The only way to absolutely avoid the energy crisis would have been to avoid getting embroiled in the proxy war.


The UK produces half its gas and has the potential to be more or less self-sufficient. At the same time they did not invest in other sources, especially nuclear.

It's not that the crisis could have been made slightly better: The UK could have been pretty much insulated from the energy crisis. Yes, hindsight is great but the UK's energy policy has really been awful for decades and disaster was coming one way or another (for instance because of EVs taking the grid down...)


The UK produces less than half in the north sea and can produce maybe a bit more than half.

They are now trying to use the current crisis to push for fracking because the north sea cant produce nearly enough.

The deep unpopularity of this move even in the context of an energy crisis is partly why this government lasted a few months.

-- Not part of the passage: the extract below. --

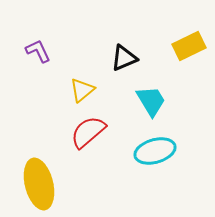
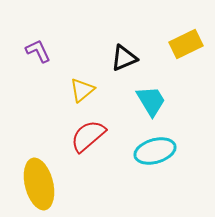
yellow rectangle: moved 3 px left, 2 px up
red semicircle: moved 4 px down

If this is what you mean by "potential that should be exercised" then you're basically politically on the same page as the shortest reigning PM in history.


The majority of the UK's electricity production uses gas. Had they invested in nuclear (and wind) instead they could be self-sufficient in gas.

But on the other hand the ban on fracking in Europe is ideological and does not make sense, either. Of course impact should be assessed on a case by case basis but domestic production trumps imports for such a strategic commodity. In the meantime the US are now the largest gas exporter.


They did invest in nuclear and wind.


Calling it a proxy war is buying into Russian propaganda. Europe would have likely reacted largely the same way without US involvement. The war is between Ukraine and Russia, period.